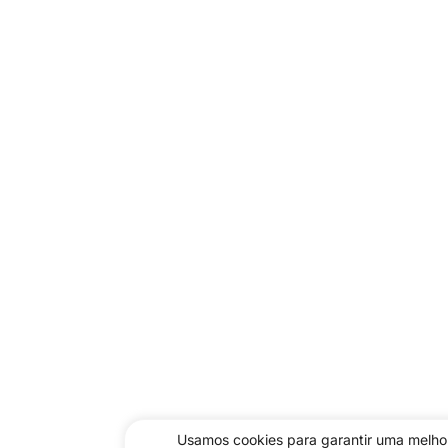
Usamos cookies para garantir uma melhor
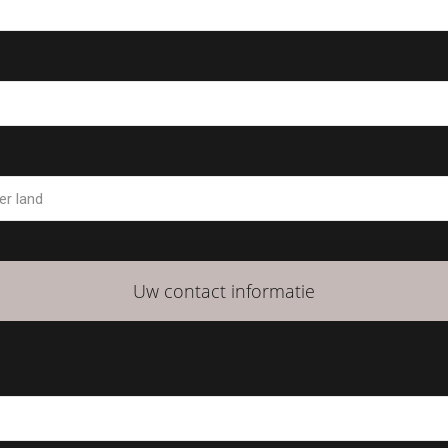
Uw contact informatie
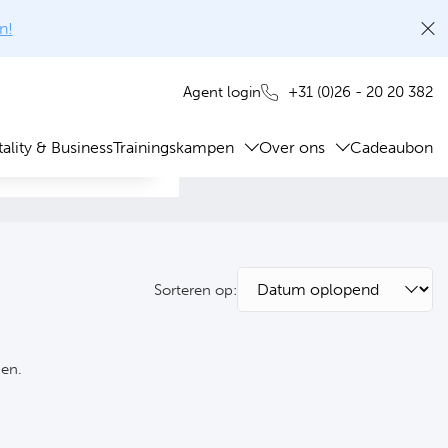
n!
+31 (0)26 - 20 20 382
Agent login
ality & Business
Trainingskampen
Over ons
Cadeaubon
Sorteren op:
ken.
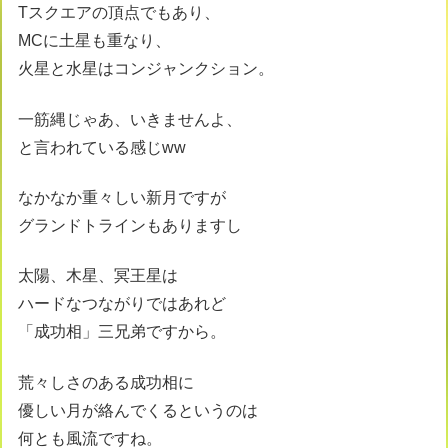
Tスクエアの頂点でもあり、
MCに土星も重なり、
火星と水星はコンジャンクション。
一筋縄じゃあ、いきませんよ、
と言われている感じww
なかなか重々しい新月ですが
グランドトラインもありますし
太陽、木星、冥王星は
ハードなつながりではあれど
「成功相」三兄弟ですから。
荒々しさのある成功相に
優しい月が絡んでくるというのは
何とも風流ですね。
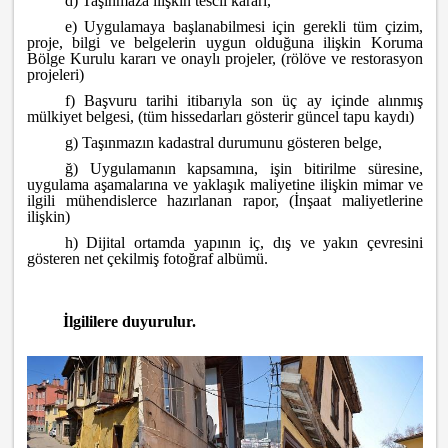
d) Taşınmaza ilişkin tescil kararı,
e) Uygulamaya başlanabilmesi için gerekli tüm çizim,
proje, bilgi ve belgelerin uygun olduğuna ilişkin Koruma
Bölge Kurulu kararı ve onaylı projeler, (rölöve ve restorasyon
projeleri)
f) Başvuru tarihi itibarıyla son üç ay içinde alınmış
mülkiyet belgesi, (tüm hissedarları gösterir güncel tapu kaydı)
g) Taşınmazın kadastral durumunu gösteren belge,
ğ) Uygulamanın kapsamına, işin bitirilme süresine,
uygulama aşamalarına ve yaklaşık maliyetine ilişkin mimar ve
ilgili mühendislerce hazırlanan rapor, (İnşaat maliyetlerine
ilişkin)
h) Dijital ortamda yapının iç, dış ve yakın çevresini
gösteren net çekilmiş fotoğraf albümü.
İlgililere duyurulur.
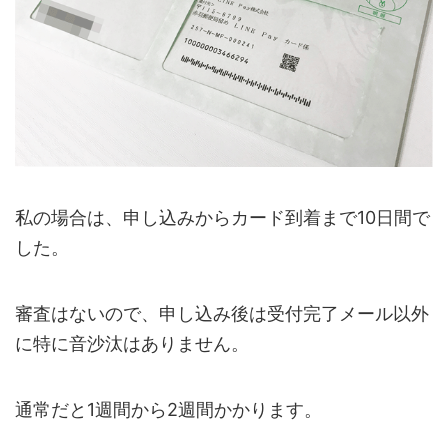
私の場合は、申し込みからカード到着まで10日間で
した。
審査はないので、申し込み後は受付完了メール以外
に特に音沙汰はありません。
通常だと1週間から2週間かかります。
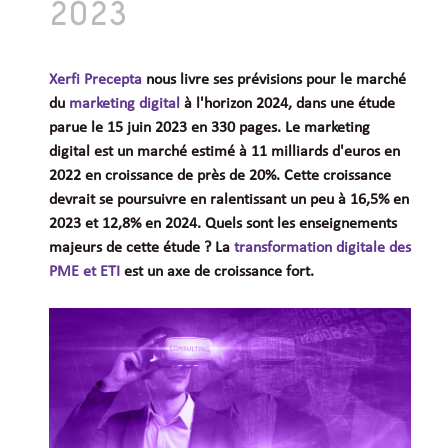
2023
Xerfi Precepta
nous livre ses prévisions pour le marché
du
marketing digital
à l'horizon 2024, dans une étude
parue le 15 juin 2023 en 330 pages. Le marketing
digital est un marché estimé à 11 milliards d'euros en
2022 en croissance de près de 20%. Cette croissance
devrait se poursuivre en ralentissant un peu à 16,5% en
2023 et 12,8% en 2024. Quels sont les enseignements
majeurs de cette étude ? La
transformation digitale des
PME et ETI
est un axe de croissance fort.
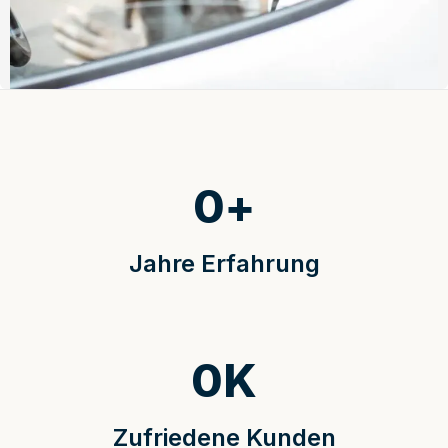
0
+
Jahre Erfahrung
0
K
Zufriedene Kunden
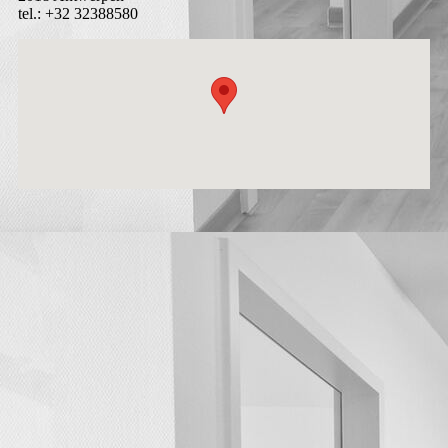
tel.: +32 32388580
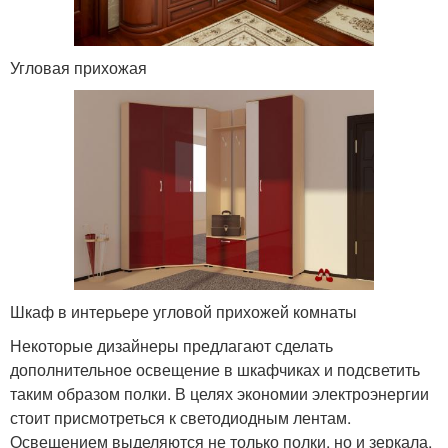
Угловая прихожая
Шкаф в интерьере угловой прихожей комнаты
Некоторые дизайнеры предлагают сделать
дополнительное освещение в шкафчиках и подсветить
таким образом полки. В целях экономии электроэнергии
стоит присмотреться к светодиодным лентам.
Освещением выделяются не только полки, но и зеркала,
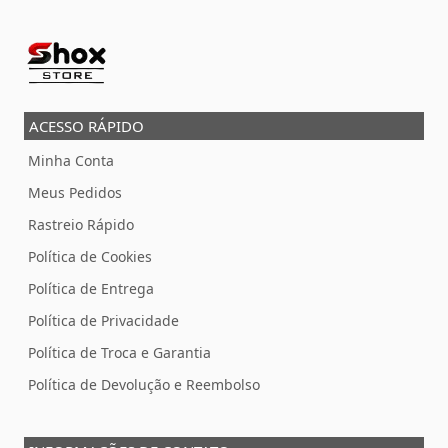
ACESSO RÁPIDO
Minha Conta
Meus Pedidos
Rastreio Rápido
Política de Cookies
Política de Entrega
Política de Privacidade
Política de Troca e Garantia
Política de Devolução e Reembolso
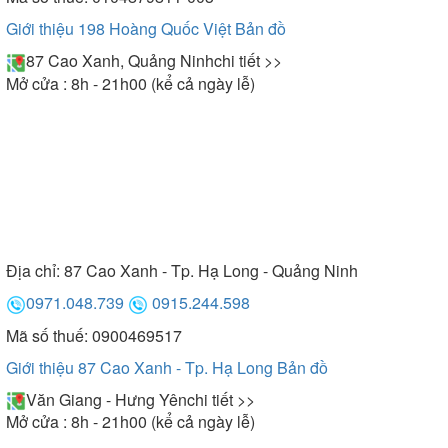
Giới thiệu 198 Hoàng Quốc Việt
Bản đồ
87 Cao Xanh, Quảng Ninh
chi tiết >>
Mở cửa : 8h - 21h00 (kể cả ngày lễ)
Địa chỉ:
87 Cao Xanh - Tp. Hạ Long - Quảng Ninh
0971.048.739
0915.244.598
Mã số thuế: 0900469517
Giới thiệu 87 Cao Xanh - Tp. Hạ Long
Bản đồ
Văn Giang - Hưng Yên
chi tiết >>
Mở cửa : 8h - 21h00 (kể cả ngày lễ)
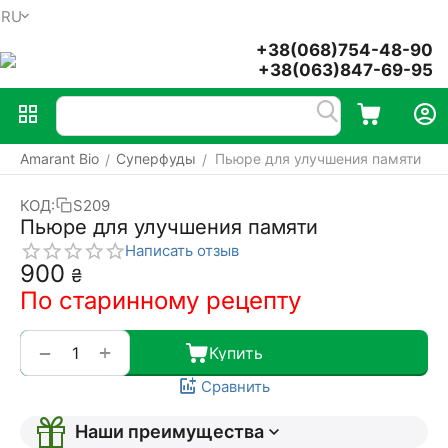
RU
Меню
Найти
Корзина
Аккаунт
+38(068)754-48-90
+38(063)847-69-95
Amarant Bio
Суперфуды
Пьюре для улучшения памяти
/
/
КОД:
S209
Пьюре для улучшения памяти
Написать отзыв
‍900‍
₴
По старинному рецепту
+
−
Купить
Сравнить
Наши преимущества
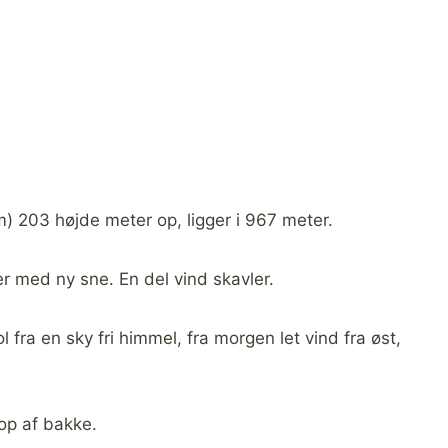
) 203 højde meter op, ligger i 967 meter.
er med ny sne. En del vind skavler.
l fra en sky fri himmel, fra morgen let vind fra øst,
op af bakke.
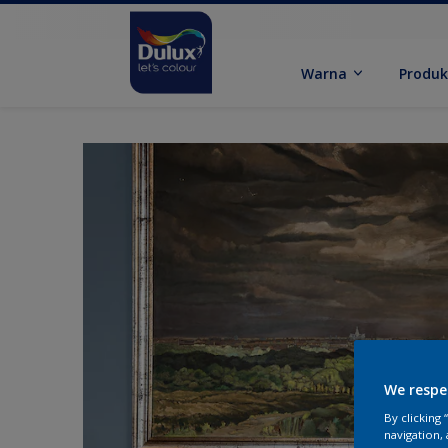
Warna
Produ
We respe
By clicking
navigation, 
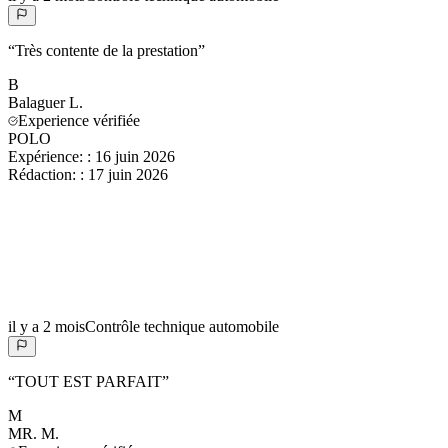
“
Très contente de la prestation
”
B
Balaguer
L.
Experience vérifiée
POLO
Expérience:
:
16 juin 2026
Rédaction:
:
17 juin 2026
il y a 2 mois
Contrôle technique automobile
“
TOUT EST PARFAIT
”
M
MR.
M.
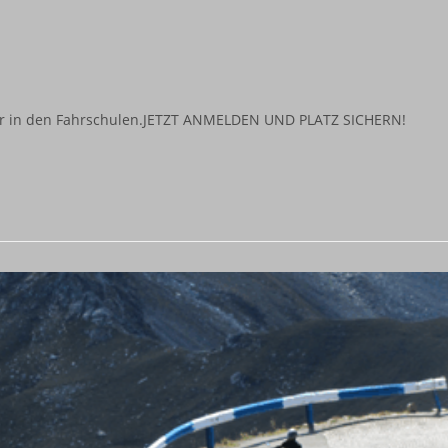
Uhr in den Fahrschulen.JETZT ANMELDEN UND PLATZ SICHERN!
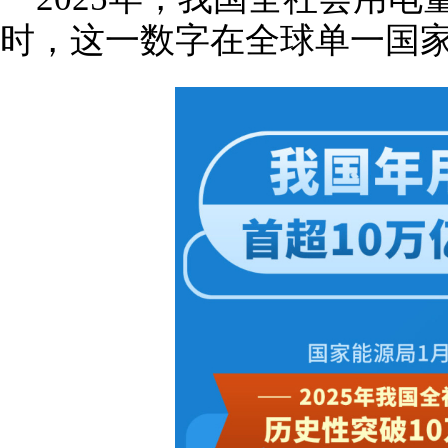
时，这一数字在全球单一国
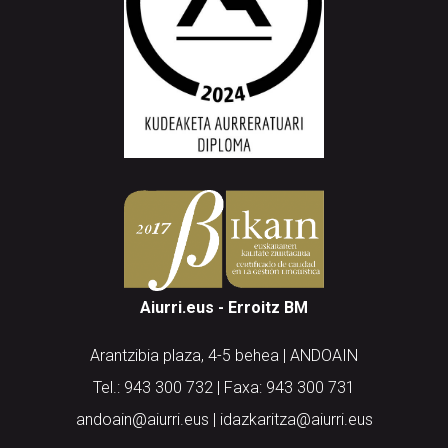
Aiurri.eus - Erroitz BM
Arantzibia plaza, 4-5 behea | ANDOAIN
Tel.: 943 300 732 | Faxa: 943 300 731
andoain@aiurri.eus | idazkaritza@aiurri.eus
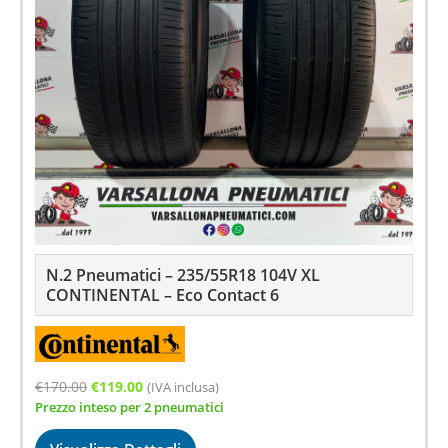
N.2 Pneumatici – 235/55R18 104V XL
CONTINENTAL – Eco Contact 6
Il
Il
€
170.00
€
119.00
(IVA inclusa)
Prezzo inteso per 2 pneumatici
prezzo
prezzo
originale
attuale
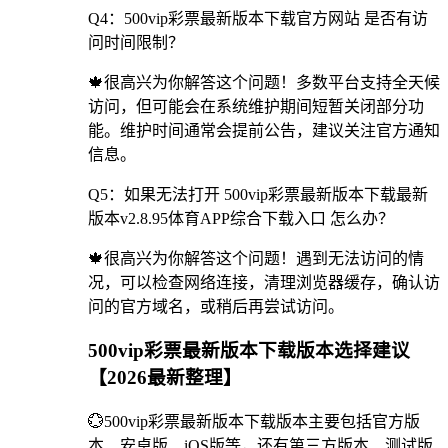
Q4：500vip彩票最新版本下载官方网站 是否有访
问时间限制？
🍁很高兴为你解答这个问题！多数平台支持全天候
访问，但可能会在系统维护期间短暂关闭部分功
能。维护时间通常会提前公告，建议关注官方通知
信息。
Q5：如果无法打开 500vip彩票最新版本下载最新
版本v2.8.95体育APP综合下载入口 怎么办？
🍁很高兴为你解答这个问题！遇到无法访问的情
况，可以检查网络连接，清理浏览器缓存，确认访
问的官方域名，或稍后再尝试访问。
500vip彩票最新版本下载版本选择建议
【2026最新整理】
💮500vip彩票最新版本下载版本主要包括官方版
本、安卓版、iOS版等，还有第三方版本、测试版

--------------------

In the lines above, find the word "ilişkin" and copy every line it occurs in.

#### [Reply to the exercise]
d) Taşınmaza ilişkin tescil kararı,
proje, bilgi ve belgelerin uygun olduğuna ilişkin Koruma
uygulama aşamalarına ve yaklaşık maliyetine ilişkin mimar ve
ilişkin)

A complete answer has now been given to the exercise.